“Entonces volvieron a Jerusalén desde el monte que se llama del Olivar… y entrados, subieron al aposento alto, donde moraban Pedro y Jacobo, Juan, Andrés, Felipe, Tomás, Bartolomé, Mateo, Jacobo hijo de Alfeo, Simón el Zelote y Judas hermano de Jacobo” (Hechos 1:12, 13).
Lectura: Hechos 1:14-17.
Los discípulos obedecieron la última instrucción de Jesús y volvieron a Jerusalén a esperar la venida del Espíritu Santo. Faltaban diez días para el día de Pentecostés. ¿Cómo ocupaban el tiempo de espera? Lucas nos lo explica: “Todos estos perseveraban unánimes en oración y ruego, con las mujeres, y con María la madre de Jesús, y con sus hermanos” (1:14). Es emocionante leer que la familia de Jesús estaba presente. Sus hermanos se habían convertido después de la resurrección. ¡Qué hermoso! También estaba su madre, María, como una más. En total eran ciento veinte personas. El líder obvio del grupo fue Pedro y el tema natural era la ausencia de Judas. Siempre había estado entre ellos, nadie había sospechado que él iba a traicionar a Jesús, y hacía falta hablar un momento de lo sucedido. Se ve que se ahorcó de un árbol en una cuesta aguda y que se rompió o bien la rama o la soga y cayó de cabeza y se reventó. Aquello era tan tremendo que todo Jerusalén se enteró. Sirvió para revelar el juicio de Dios sobre él y poner en relieve su traición y la verdad de la inocencia de Jesús, para que más gente creyese. Jesús lo había llamado para ser su testigo, y como no quiso hacerlo correctamente, lo hizo de esta manera. Los propósitos de Dios siempre se cumplen. Eligieron, pues, un sustituto para él.

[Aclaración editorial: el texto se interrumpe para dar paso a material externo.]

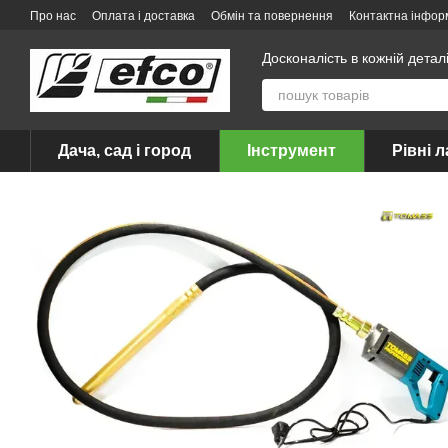
Перейти до основного контенту
Про нас
Оплата і доставка
Обмін та повернення
Контактна інфор
Досконалість в кожній детал
Дача, сад і город
Інструмент
Рівні л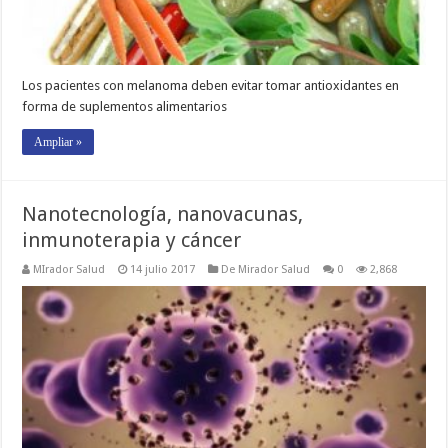
Los pacientes con melanoma deben evitar tomar antioxidantes en
forma de suplementos alimentarios
Ampliar »
Nanotecnología, nanovacunas,
inmunoterapia y cáncer
MIrador Salud
14 julio 2017
De Mirador Salud
0
2,868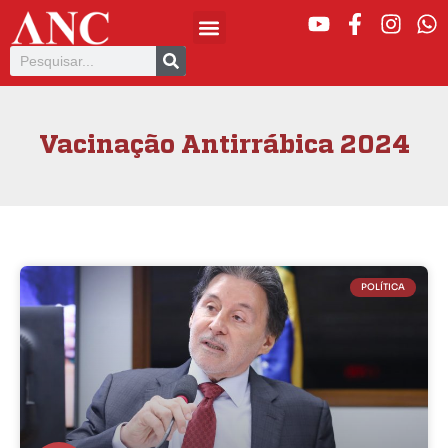
Vacinação Antirrábica 2024
POLÍTICA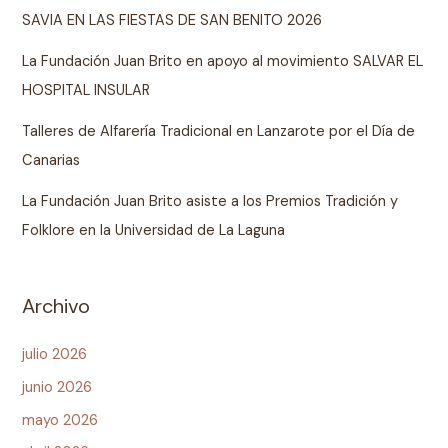
SAVIA EN LAS FIESTAS DE SAN BENITO 2026
La Fundación Juan Brito en apoyo al movimiento SALVAR EL
HOSPITAL INSULAR
Talleres de Alfarería Tradicional en Lanzarote por el Día de
Canarias
La Fundación Juan Brito asiste a los Premios Tradición y
Folklore en la Universidad de La Laguna
Archivo
julio 2026
junio 2026
mayo 2026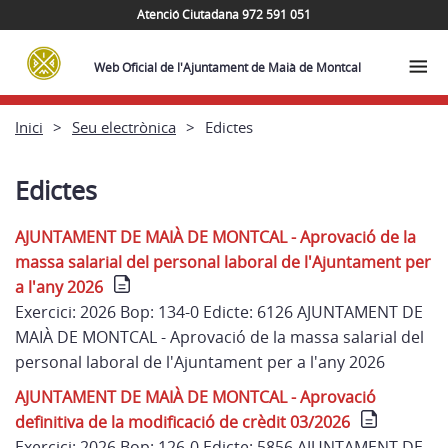
Atenció Ciutadana 972 591 051
Web Oficial de l'Ajuntament de Maià de Montcal
Inici
Seu electrònica
Edictes
Edictes
AJUNTAMENT DE MAIÀ DE MONTCAL - Aprovació de la
massa salarial del personal laboral de l'Ajuntament per
a l'any 2026
Exercici: 2026 Bop: 134-0 Edicte: 6126 AJUNTAMENT DE
MAIÀ DE MONTCAL - Aprovació de la massa salarial del
personal laboral de l'Ajuntament per a l'any 2026
AJUNTAMENT DE MAIÀ DE MONTCAL - Aprovació
definitiva de la modificació de crèdit 03/2026
Exercici: 2026 Bop: 126-0 Edicte: 5856 AJUNTAMENT DE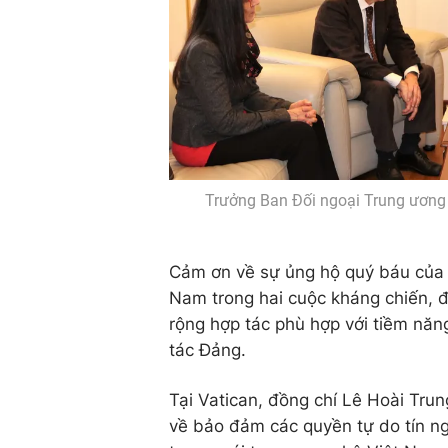
Trưởng Ban Đối ngoại Trung ương 
Cảm ơn về sự ủng hộ quý báu của 
Nam trong hai cuộc kháng chiến, đề
rộng hợp tác phù hợp với tiềm năn
tác Đảng.
Tại Vatican, đồng chí Lê Hoài Tr
về bảo đảm các quyền tự do tín n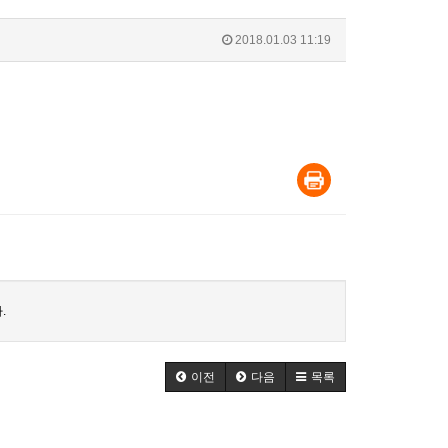
2018.01.03 11:19
.
이전
다음
목록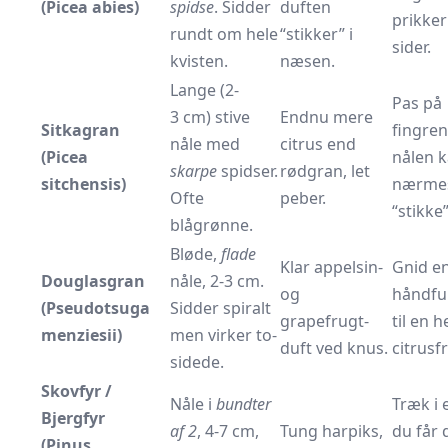
(Picea abies)
spidse
. Sidder
duften
prikker
rundt om hele
“stikker” i
sider.
kvisten.
næsen.
Lange (2-
Pas på
3 cm) stive
Endnu mere
Sitkagran
fingren
nåle med
citrus end
(Picea
nålen 
skarpe
spidser.
rødgran, let
sitchensis)
nærme
Ofte
peber.
“stikke”
blågrønne.
Bløde,
flade
Klar appelsin-
Gnid e
Douglasgran
nåle, 2-3 cm.
og
håndful
(Pseudotsuga
Sidder spiralt
grapefrugt­
til en h
menziesii)
men virker to-
duft ved knus.
citrusf
sidede.
Skovfyr /
Nåle i
bundter
Træk i e
Bjergfyr
af 2
, 4-7 cm,
Tung harpiks,
du får 
(Pinus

Dios les regaló diez días para recapitular todo lo que había ocurrido, intentar comprender y asimilarlo, compartir experiencias, meditar en ello y en las Escrituras correspondientes que arrojaban luz sobre lo que habían vivido, tener comunión los unos con los otros y consolidarse como grupo. Tuvieron comunión con el mismo Señor Jesús por medio de la oración. Antes le hablaban cara a cara. Ahora iba a ser por medio de la oración. Se encontraban en medio de los propósitos eternos de Dios y tuvieron que comprender su papel en todo ello. Amaban a Jesús y lo echaban de menos, pero habían tenido 40 días de verlo y no verlo, de sus visitas repentinas. Ahora su medio de comunicación iba a ser la oración.
“Cuando llegó el día de Pentecostés, estaban todos unánimes juntos” (Hechos 2:1). Estaban preparados. Expectantes, “y de repente vino del cielo un estruendo como de un viento recio que soplaba, el cual llenó toda la casa donde estaban sentados; y se les aparecieron lenguas repartidas, como de fuego, asentándose sobre cada uno de ellos. Y fueron todos llenos del Espíritu Santo” (2-4). Jesús los había bautizado en Espíritu Santo y fuego, como había dicho Juan el Bautista (Mateo 3:11). Nunca debemos subestimar la importancia de la venida del Espíritu Santo. Jesús había conseguido nuestra redención, pero sin el Espíritu Santo, nadie sería salvo. “Si alguno no tiene el espíritu de Cristo, no es de él” (Romanos 8:9). Sin el Espíritu Santo no somos regenerados, no somos hijos de Dios. La sangre de Cristo nos limpia de pecado, y el Espíritu Santo nos hace nacer de nuevo para formar parte de la familia de Dios (Juan 3:5, 6).